Maybe because Beijing’s winter temperatures had decimated the usual tall trees lining my chosen route along a wide main road, but I noticed for the first time a gazebo on a small hill beyond a low-lying wall that had been hidden in the fall by greenery. It sat in a small, almost empty, neighborhood park with a rusting gate, a great contrast to Beijing’s enormous public parks, former imperial grounds, with lakes, huge pavilions, amusement rides and mobs of visitors. Inside the wall a few families wrapped in padded jackets and heavy scarves strolled around a small clearing lined with mounds of brown dirt. In a tiny pavilion near the clearing a group of old men in dark blue pants and jackets played chess and smoked.
Most Beijing parks, especially on Sundays, teemed with radios, loud speakers and the falsetto voices of Beijing opera buffs practicing outdoors. But this place was oddly quiet. Curious, I parked my bike and entered.
And after a few seconds I saw him— in the clearing near the pavilion where the old men sat —a muscular young man barefoot and stripped to the waist, his long hair bound by a headband, the cuffs of his faded pants rolled to the knee, clutching a large wooden staff and leaping across the dirt in high graceful circles like a Chinese Baryshnikov. He seemed an apparition, some ancient warrior dropped to earth.
His staff cut the air. “Whoosh,” “Whoosh,” like the sound of an eagle swooping. In quick moves, the staff seemed to jump along his back and shoulders, then around to his chest, his shoulders again.
Never using his hands, he spun and wove and the staff moved with him, spinning around his back, down to his shoulders, around his arms, to his chest, along his arms, never touching the ground. If it slipped he kicked it upward and started again.
A whirring hum like an incantation filled the air, the sound coming not from the staff but from three elongated pieces of metal at its end, each shaped like a feather and about eight inches long. And as the staff moved up and around, the whirling metal created a continuous metallic hum. Over and over he spun, while the staff rode up his back, down his chest, down his arms, to his legs, when he kicked it to start again. His body glistened with sweat in the freezing air.
A man on a bench looked up from his newspaper. The old men paused in their chess game. We onlookers nodded, but nobody spoke.

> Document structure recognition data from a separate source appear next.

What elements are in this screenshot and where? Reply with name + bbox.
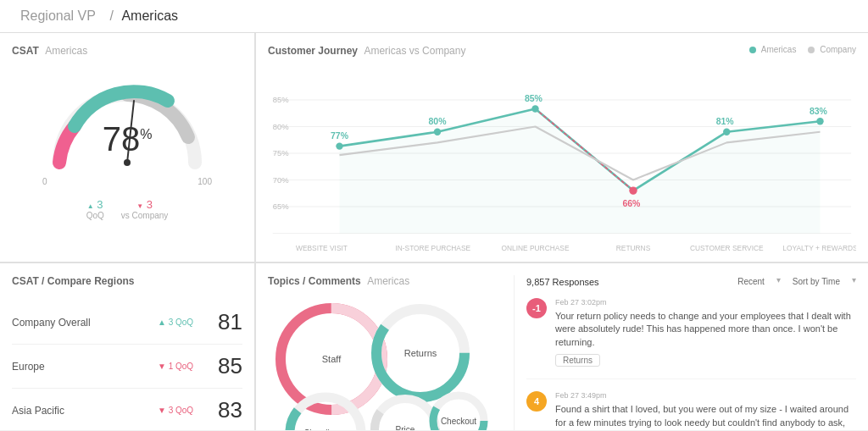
comments-list: -1 Feb 27 3:02pm Your return policy need… [526, 298, 856, 430]
page-header: Regional VP / Americas [0, 0, 868, 33]
topics-right: 9,857 Responses Recent ▾ Sort by Time ▾ … [514, 275, 856, 430]
comment-item: -1 Feb 27 3:02pm Your return policy need… [526, 298, 856, 379]
sort-time-button[interactable]: Sort by Time [789, 275, 843, 288]
sort-recent-button[interactable]: Recent [734, 275, 768, 288]
down-arrow-icon: ▼ [158, 362, 166, 371]
comment-text: Your return policy needs to change and y… [555, 310, 856, 349]
csat-title: CSAT Americas [12, 45, 87, 57]
svg-text:WEBSITE VISIT: WEBSITE VISIT [296, 245, 348, 253]
region-score: 83 [213, 397, 242, 423]
comment-item: 4 Feb 27 3:49pm Found a shirt that I lov… [526, 391, 856, 430]
svg-text:Cleanliness: Cleanliness [303, 428, 348, 430]
region-row: Company Overall ▲ 3 QoQ 81 [12, 301, 242, 345]
regions-list: Company Overall ▲ 3 QoQ 81 Europe ▼ 1 Qo… [12, 301, 242, 430]
svg-point-1 [124, 159, 131, 166]
svg-text:RETURNS: RETURNS [616, 245, 651, 253]
down-arrow [136, 198, 143, 211]
svg-text:LOYALTY + REWARDS: LOYALTY + REWARDS [782, 245, 856, 253]
svg-text:80%: 80% [429, 116, 448, 126]
up-arrow-icon: ▲ [158, 318, 166, 327]
stat-vs-company: 3 vs Company [121, 198, 169, 220]
svg-point-20 [630, 187, 637, 194]
svg-point-22 [723, 129, 730, 135]
region-change: ▲ 3 QoQ [158, 318, 204, 327]
down-arrow-icon: ▼ [158, 406, 166, 415]
svg-text:65%: 65% [273, 202, 289, 211]
gauge-value: 78% [103, 120, 153, 158]
comment-body: Feb 27 3:02pm Your return policy needs t… [555, 298, 856, 367]
svg-text:Returns: Returns [404, 348, 437, 358]
sort-controls: Recent ▾ Sort by Time ▾ [734, 275, 856, 288]
svg-marker-13 [340, 109, 821, 234]
region-score: 81 [213, 309, 242, 335]
svg-point-24 [816, 118, 823, 124]
comment-date: Feb 27 3:49pm [555, 391, 856, 400]
svg-text:ONLINE PURCHASE: ONLINE PURCHASE [501, 245, 569, 253]
svg-text:IN-STORE PURCHASE: IN-STORE PURCHASE [395, 245, 470, 253]
region-name: Europe [12, 361, 158, 373]
region-change: ▼ 1 QoQ [158, 362, 204, 371]
comment-date: Feb 27 3:02pm [555, 298, 856, 307]
responses-header: 9,857 Responses Recent ▾ Sort by Time ▾ [526, 275, 856, 288]
svg-text:85%: 85% [273, 95, 289, 104]
responses-count: 9,857 Responses [526, 277, 599, 287]
svg-text:80%: 80% [273, 122, 289, 131]
breadcrumb-separator: / [109, 8, 113, 23]
journey-card: Customer Journey Americas vs Company Ame… [256, 33, 868, 262]
region-change: ▼ 3 QoQ [158, 406, 204, 415]
svg-point-16 [434, 129, 441, 135]
svg-text:70%: 70% [273, 175, 289, 185]
svg-text:85%: 85% [525, 93, 543, 103]
gauge-container: 78% [42, 74, 212, 175]
svg-text:Staff: Staff [322, 354, 342, 364]
region-score: 85 [213, 353, 242, 379]
svg-text:CUSTOMER SERVICE: CUSTOMER SERVICE [690, 245, 764, 253]
region-row: Europe ▼ 1 QoQ 85 [12, 345, 242, 389]
region-name: Asia Pacific [12, 405, 158, 417]
journey-legend: Americas Company [749, 45, 856, 54]
journey-chart-svg: 85% 80% 75% 70% 65% 77% 80% 85% [268, 82, 856, 260]
americas-legend-dot [749, 47, 756, 53]
gauge-labels: 0 100 [42, 177, 212, 186]
breadcrumb-parent: Regional VP [20, 8, 96, 23]
svg-text:75%: 75% [273, 148, 289, 157]
topics-left: Topics / Comments Americas Staff Returns… [268, 275, 505, 430]
topics-card: Topics / Comments Americas Staff Returns… [256, 263, 868, 430]
main-grid: CSAT Americas 78% 0 100 [0, 33, 868, 430]
region-row: Asia Pacific ▼ 3 QoQ 83 [12, 389, 242, 430]
company-legend-dot [808, 47, 815, 53]
svg-text:66%: 66% [622, 198, 641, 208]
comment-score: 4 [526, 391, 547, 412]
svg-text:83%: 83% [810, 106, 828, 116]
compare-regions-card: CSAT / Compare Regions Company Overall ▲… [0, 263, 254, 430]
region-name: Company Overall [12, 317, 158, 329]
svg-text:81%: 81% [716, 116, 735, 126]
comment-tag: Returns [555, 354, 600, 367]
topics-title: Topics / Comments Americas [268, 275, 505, 287]
svg-text:77%: 77% [331, 130, 349, 141]
svg-point-14 [336, 142, 342, 149]
comment-text: Found a shirt that I loved, but you were… [555, 403, 856, 430]
svg-text:Checkout: Checkout [441, 417, 476, 426]
stat-qoq: 3 QoQ [86, 198, 104, 220]
svg-point-18 [531, 105, 538, 112]
svg-text:Price: Price [396, 425, 415, 430]
breadcrumb-child: Americas [121, 8, 178, 23]
regions-title: CSAT / Compare Regions [12, 275, 242, 287]
gauge-stats: 3 QoQ 3 vs Company [86, 198, 169, 220]
topics-circles-svg: Staff Returns Cleanliness Price [268, 296, 488, 430]
comment-body: Feb 27 3:49pm Found a shirt that I loved… [555, 391, 856, 430]
csat-card: CSAT Americas 78% 0 100 [0, 33, 254, 262]
up-arrow [87, 198, 94, 211]
comment-score: -1 [526, 298, 547, 318]
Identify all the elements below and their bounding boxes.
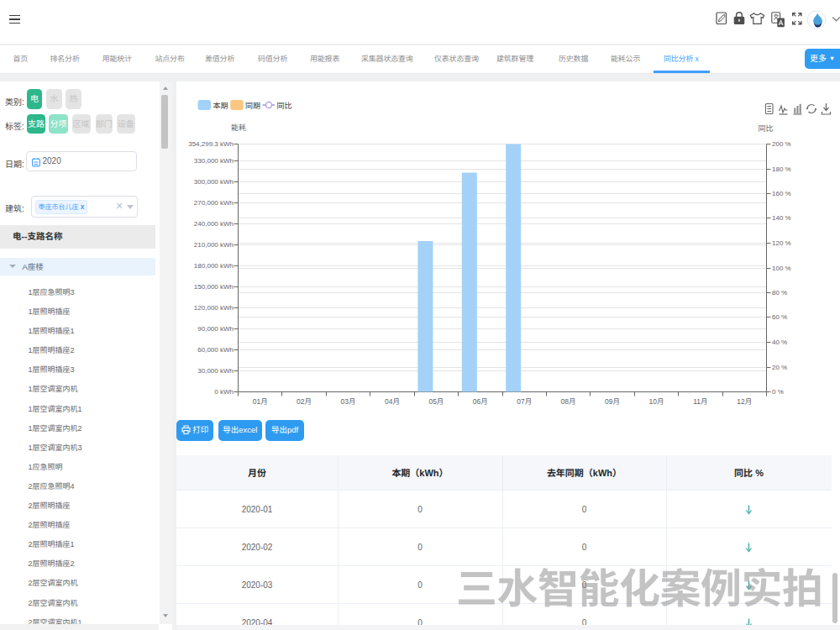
svg-text:20 %: 20 %: [772, 364, 787, 371]
svg-text:300,000 kWh: 300,000 kWh: [194, 178, 234, 186]
svg-text:200 %: 200 %: [772, 140, 791, 148]
svg-text:12月: 12月: [737, 397, 752, 406]
svg-text:本期: 本期: [213, 102, 228, 110]
svg-text:02月: 02月: [297, 397, 312, 406]
svg-text:120,000 kWh: 120,000 kWh: [194, 304, 234, 312]
svg-text:同比: 同比: [758, 124, 773, 133]
svg-text:140 %: 140 %: [772, 214, 791, 222]
svg-text:09月: 09月: [605, 397, 620, 406]
svg-text:能耗: 能耗: [231, 123, 246, 132]
svg-text:05月: 05月: [428, 397, 444, 406]
svg-text:180,000 kWh: 180,000 kWh: [194, 262, 234, 270]
svg-text:06月: 06月: [473, 397, 488, 406]
svg-text:07月: 07月: [517, 397, 532, 406]
svg-text:0 %: 0 %: [772, 388, 784, 396]
svg-text:同期: 同期: [245, 102, 260, 110]
svg-text:10月: 10月: [649, 397, 664, 406]
svg-text:330,000 kWh: 330,000 kWh: [194, 157, 234, 165]
svg-text:240,000 kWh: 240,000 kWh: [194, 220, 234, 228]
svg-text:同比: 同比: [277, 102, 292, 110]
svg-text:60 %: 60 %: [772, 313, 787, 321]
svg-text:01月: 01月: [253, 397, 268, 406]
svg-text:160 %: 160 %: [772, 190, 791, 197]
svg-text:100 %: 100 %: [772, 265, 791, 272]
svg-text:90,000 kWh: 90,000 kWh: [197, 325, 234, 333]
svg-text:03月: 03月: [341, 397, 356, 406]
svg-text:210,000 kWh: 210,000 kWh: [194, 241, 234, 249]
svg-text:08月: 08月: [561, 397, 576, 406]
svg-text:354,299.3 kWh: 354,299.3 kWh: [188, 140, 234, 148]
svg-text:120 %: 120 %: [772, 239, 791, 247]
svg-text:40 %: 40 %: [772, 339, 787, 346]
svg-text:04月: 04月: [385, 397, 400, 406]
svg-text:60,000 kWh: 60,000 kWh: [197, 346, 234, 354]
svg-text:270,000 kWh: 270,000 kWh: [194, 199, 234, 207]
svg-text:150,000 kWh: 150,000 kWh: [194, 283, 234, 291]
svg-text:80 %: 80 %: [772, 289, 787, 297]
svg-text:30,000 kWh: 30,000 kWh: [197, 367, 234, 375]
svg-text:180 %: 180 %: [772, 165, 791, 173]
svg-text:0 kWh: 0 kWh: [214, 388, 234, 396]
svg-text:11月: 11月: [693, 397, 707, 406]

In the center of the barren, wintry park, the man seemed bathed in light. Over and over and over and over, he moved, stopped, started again. He dropped the staff. He started again. Up and down, over and under. Circles of movement, balletic leaps, the only sound the hypnotic whir, like a chant.
I don’t know how long we watched. Time seemed to stop.

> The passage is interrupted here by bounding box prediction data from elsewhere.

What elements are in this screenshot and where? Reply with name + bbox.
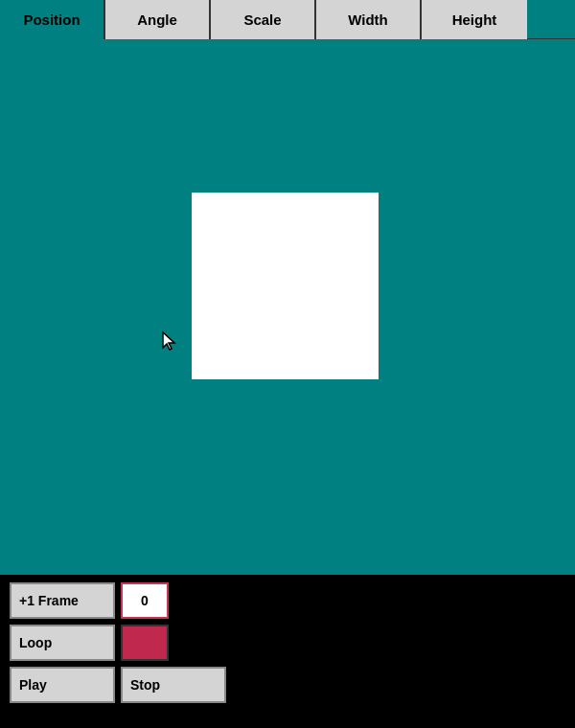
tab-angle[interactable]: Angle [105, 0, 211, 39]
stop-button[interactable]: Stop [121, 667, 226, 703]
frame-row: +1 Frame [10, 582, 565, 619]
playback-row: Play Stop [10, 667, 565, 703]
play-button[interactable]: Play [10, 667, 115, 703]
loop-button[interactable]: Loop [10, 625, 115, 661]
tab-width[interactable]: Width [316, 0, 422, 39]
tab-height[interactable]: Height [422, 0, 527, 39]
header-tabs: Position Angle Scale Width Height [0, 0, 575, 39]
loop-color-swatch[interactable] [121, 625, 169, 661]
loop-row: Loop [10, 625, 565, 661]
canvas-area [0, 39, 575, 575]
controls-panel: +1 Frame Loop Play Stop [0, 575, 575, 728]
tab-position[interactable]: Position [0, 0, 105, 39]
canvas-object[interactable] [192, 193, 379, 379]
frame-input[interactable] [121, 582, 169, 619]
tab-scale[interactable]: Scale [211, 0, 316, 39]
svg-marker-0 [163, 332, 174, 350]
frame-button[interactable]: +1 Frame [10, 582, 115, 619]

Eventually the man on the bench went back to his newspaper; the old men returned to their game; the couples walked on. But the young man, ignoring us all, continued. After a while, I left too.

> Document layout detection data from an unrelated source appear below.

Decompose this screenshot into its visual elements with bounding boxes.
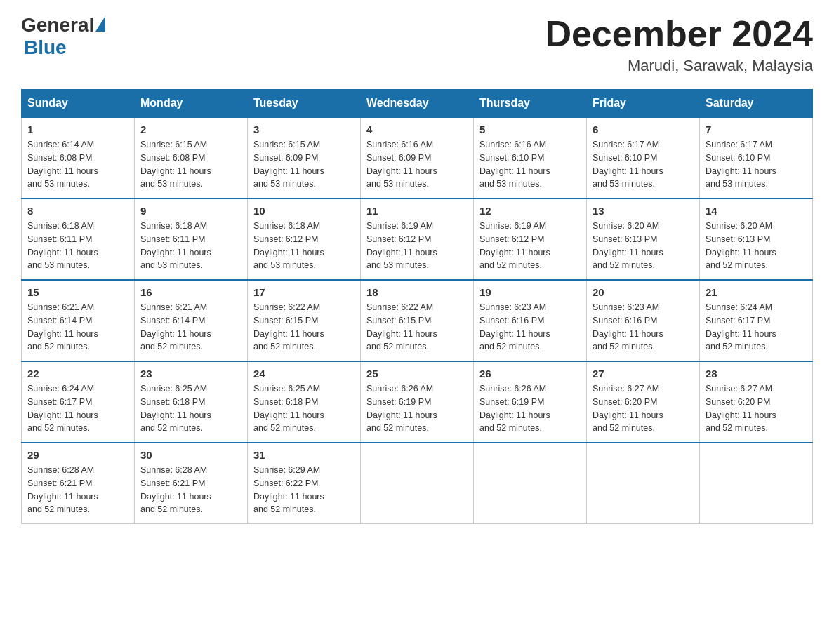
day-number: 20: [593, 286, 694, 298]
calendar-cell: 20 Sunrise: 6:23 AM Sunset: 6:16 PM Dayl…: [587, 280, 700, 361]
day-info: Sunrise: 6:26 AM Sunset: 6:19 PM Dayligh…: [479, 382, 581, 435]
day-info: Sunrise: 6:19 AM Sunset: 6:12 PM Dayligh…: [479, 220, 581, 272]
calendar-cell: 23 Sunrise: 6:25 AM Sunset: 6:18 PM Dayl…: [135, 361, 248, 443]
day-number: 23: [140, 368, 241, 380]
calendar-cell: 9 Sunrise: 6:18 AM Sunset: 6:11 PM Dayli…: [135, 199, 248, 280]
day-info: Sunrise: 6:29 AM Sunset: 6:22 PM Dayligh…: [253, 464, 355, 516]
day-info: Sunrise: 6:28 AM Sunset: 6:21 PM Dayligh…: [27, 464, 128, 516]
day-number: 17: [253, 286, 355, 298]
day-info: Sunrise: 6:19 AM Sunset: 6:12 PM Dayligh…: [366, 220, 468, 272]
calendar-cell: 10 Sunrise: 6:18 AM Sunset: 6:12 PM Dayl…: [248, 199, 361, 280]
calendar-cell: 16 Sunrise: 6:21 AM Sunset: 6:14 PM Dayl…: [135, 280, 248, 361]
day-info: Sunrise: 6:20 AM Sunset: 6:13 PM Dayligh…: [593, 220, 694, 272]
header-saturday: Saturday: [700, 90, 813, 118]
calendar-cell: 15 Sunrise: 6:21 AM Sunset: 6:14 PM Dayl…: [22, 280, 135, 361]
calendar-cell: 30 Sunrise: 6:28 AM Sunset: 6:21 PM Dayl…: [135, 443, 248, 524]
day-info: Sunrise: 6:24 AM Sunset: 6:17 PM Dayligh…: [27, 382, 128, 435]
header-tuesday: Tuesday: [248, 90, 361, 118]
calendar-week-4: 22 Sunrise: 6:24 AM Sunset: 6:17 PM Dayl…: [22, 361, 813, 443]
day-info: Sunrise: 6:18 AM Sunset: 6:12 PM Dayligh…: [253, 220, 355, 272]
day-number: 27: [593, 368, 694, 380]
day-info: Sunrise: 6:15 AM Sunset: 6:09 PM Dayligh…: [253, 138, 355, 191]
day-number: 4: [366, 123, 468, 135]
calendar-cell: 12 Sunrise: 6:19 AM Sunset: 6:12 PM Dayl…: [474, 199, 587, 280]
calendar-cell: 21 Sunrise: 6:24 AM Sunset: 6:17 PM Dayl…: [700, 280, 813, 361]
day-info: Sunrise: 6:27 AM Sunset: 6:20 PM Dayligh…: [593, 382, 694, 435]
calendar-week-3: 15 Sunrise: 6:21 AM Sunset: 6:14 PM Dayl…: [22, 280, 813, 361]
day-info: Sunrise: 6:22 AM Sunset: 6:15 PM Dayligh…: [253, 301, 355, 354]
day-info: Sunrise: 6:23 AM Sunset: 6:16 PM Dayligh…: [479, 301, 581, 354]
location-title: Marudi, Sarawak, Malaysia: [545, 57, 813, 75]
calendar-cell: 14 Sunrise: 6:20 AM Sunset: 6:13 PM Dayl…: [700, 199, 813, 280]
day-number: 26: [479, 368, 581, 380]
calendar-cell: 26 Sunrise: 6:26 AM Sunset: 6:19 PM Dayl…: [474, 361, 587, 443]
day-info: Sunrise: 6:23 AM Sunset: 6:16 PM Dayligh…: [593, 301, 694, 354]
calendar-week-2: 8 Sunrise: 6:18 AM Sunset: 6:11 PM Dayli…: [22, 199, 813, 280]
logo-triangle-icon: [95, 16, 105, 32]
day-info: Sunrise: 6:17 AM Sunset: 6:10 PM Dayligh…: [593, 138, 694, 191]
header-sunday: Sunday: [22, 90, 135, 118]
header-monday: Monday: [135, 90, 248, 118]
calendar-cell: 7 Sunrise: 6:17 AM Sunset: 6:10 PM Dayli…: [700, 117, 813, 199]
calendar-cell: 4 Sunrise: 6:16 AM Sunset: 6:09 PM Dayli…: [361, 117, 474, 199]
calendar-cell: [361, 443, 474, 524]
day-number: 21: [706, 286, 807, 298]
day-number: 14: [706, 205, 807, 217]
day-number: 29: [27, 449, 128, 461]
header-friday: Friday: [587, 90, 700, 118]
day-info: Sunrise: 6:26 AM Sunset: 6:19 PM Dayligh…: [366, 382, 468, 435]
day-info: Sunrise: 6:17 AM Sunset: 6:10 PM Dayligh…: [706, 138, 807, 191]
day-number: 8: [27, 205, 128, 217]
logo-blue: Blue: [24, 36, 67, 58]
calendar-cell: 25 Sunrise: 6:26 AM Sunset: 6:19 PM Dayl…: [361, 361, 474, 443]
day-info: Sunrise: 6:21 AM Sunset: 6:14 PM Dayligh…: [27, 301, 128, 354]
calendar-cell: 5 Sunrise: 6:16 AM Sunset: 6:10 PM Dayli…: [474, 117, 587, 199]
calendar-cell: 27 Sunrise: 6:27 AM Sunset: 6:20 PM Dayl…: [587, 361, 700, 443]
day-info: Sunrise: 6:20 AM Sunset: 6:13 PM Dayligh…: [706, 220, 807, 272]
day-number: 18: [366, 286, 468, 298]
calendar-cell: 2 Sunrise: 6:15 AM Sunset: 6:08 PM Dayli…: [135, 117, 248, 199]
header-wednesday: Wednesday: [361, 90, 474, 118]
calendar-cell: 3 Sunrise: 6:15 AM Sunset: 6:09 PM Dayli…: [248, 117, 361, 199]
day-number: 3: [253, 123, 355, 135]
calendar-cell: 19 Sunrise: 6:23 AM Sunset: 6:16 PM Dayl…: [474, 280, 587, 361]
calendar-cell: 28 Sunrise: 6:27 AM Sunset: 6:20 PM Dayl…: [700, 361, 813, 443]
calendar-cell: 1 Sunrise: 6:14 AM Sunset: 6:08 PM Dayli…: [22, 117, 135, 199]
calendar-cell: [587, 443, 700, 524]
calendar-table: SundayMondayTuesdayWednesdayThursdayFrid…: [21, 89, 813, 524]
day-number: 22: [27, 368, 128, 380]
day-number: 30: [140, 449, 241, 461]
day-number: 6: [593, 123, 694, 135]
day-number: 28: [706, 368, 807, 380]
day-info: Sunrise: 6:22 AM Sunset: 6:15 PM Dayligh…: [366, 301, 468, 354]
calendar-cell: 24 Sunrise: 6:25 AM Sunset: 6:18 PM Dayl…: [248, 361, 361, 443]
header-thursday: Thursday: [474, 90, 587, 118]
day-number: 19: [479, 286, 581, 298]
day-number: 25: [366, 368, 468, 380]
day-info: Sunrise: 6:16 AM Sunset: 6:09 PM Dayligh…: [366, 138, 468, 191]
calendar-cell: [700, 443, 813, 524]
day-number: 9: [140, 205, 241, 217]
day-info: Sunrise: 6:21 AM Sunset: 6:14 PM Dayligh…: [140, 301, 241, 354]
day-info: Sunrise: 6:18 AM Sunset: 6:11 PM Dayligh…: [27, 220, 128, 272]
day-info: Sunrise: 6:14 AM Sunset: 6:08 PM Dayligh…: [27, 138, 128, 191]
month-title: December 2024: [545, 14, 813, 54]
day-number: 15: [27, 286, 128, 298]
day-number: 2: [140, 123, 241, 135]
day-info: Sunrise: 6:27 AM Sunset: 6:20 PM Dayligh…: [706, 382, 807, 435]
calendar-cell: 31 Sunrise: 6:29 AM Sunset: 6:22 PM Dayl…: [248, 443, 361, 524]
calendar-cell: 18 Sunrise: 6:22 AM Sunset: 6:15 PM Dayl…: [361, 280, 474, 361]
title-section: December 2024 Marudi, Sarawak, Malaysia: [545, 14, 813, 75]
day-info: Sunrise: 6:16 AM Sunset: 6:10 PM Dayligh…: [479, 138, 581, 191]
logo-general: General: [21, 14, 94, 36]
calendar-cell: 8 Sunrise: 6:18 AM Sunset: 6:11 PM Dayli…: [22, 199, 135, 280]
day-number: 11: [366, 205, 468, 217]
calendar-cell: 29 Sunrise: 6:28 AM Sunset: 6:21 PM Dayl…: [22, 443, 135, 524]
day-info: Sunrise: 6:24 AM Sunset: 6:17 PM Dayligh…: [706, 301, 807, 354]
calendar-week-1: 1 Sunrise: 6:14 AM Sunset: 6:08 PM Dayli…: [22, 117, 813, 199]
day-number: 31: [253, 449, 355, 461]
calendar-header-row: SundayMondayTuesdayWednesdayThursdayFrid…: [22, 90, 813, 118]
calendar-cell: 22 Sunrise: 6:24 AM Sunset: 6:17 PM Dayl…: [22, 361, 135, 443]
day-info: Sunrise: 6:18 AM Sunset: 6:11 PM Dayligh…: [140, 220, 241, 272]
logo: General Blue: [21, 14, 107, 59]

Months later I saw those movements again— but from a distance in a crowded theater accompanied by gongs and crashing cymbals. It seems my mysterious athlete had been practicing a sophisticated form of martial arts and acrobatics used only for performance. That style of movement, the skill and purity of which I had never seen before or since, is rare. Yet, there it was, on display in a public space in a crowded city on a cold, gray, Sunday morning.
When I returned to the USA, I could never satisfactorily answer when friends asked me how I had liked living in Beijing. The pervasive winter gloom, the polluted air, the monotonous skyline. Yet on that day, as I rode back in the brown haze that passed for twilight, past chimneys shooting spumes of smoke, I would have had an answer.
Some secret of the ancient city had surfaced that day. In a quiet park, in the beauty of the unexpected, the spirit of old Beijing was still alive.
As I rode back home, I realized I was smiling.